> [Transcribed page contents]:
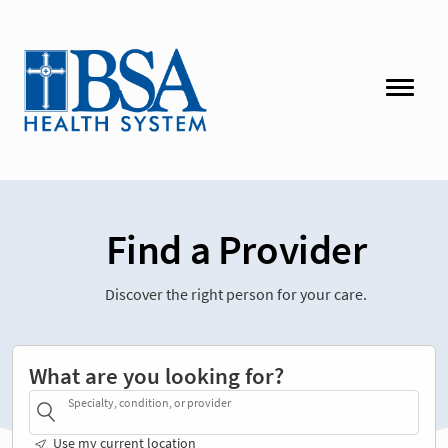
Find a Provider
Discover the right person for your care.
What are you looking for?
Specialty, condition, or provider
Use my current location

> [What you should do]: Apart from the images, the entries above must be returned without alteration.

> [Answer to this task]:
Find a Provider
Discover the right person for your care.
What are you looking for?
Specialty, condition, or provider
Use my current location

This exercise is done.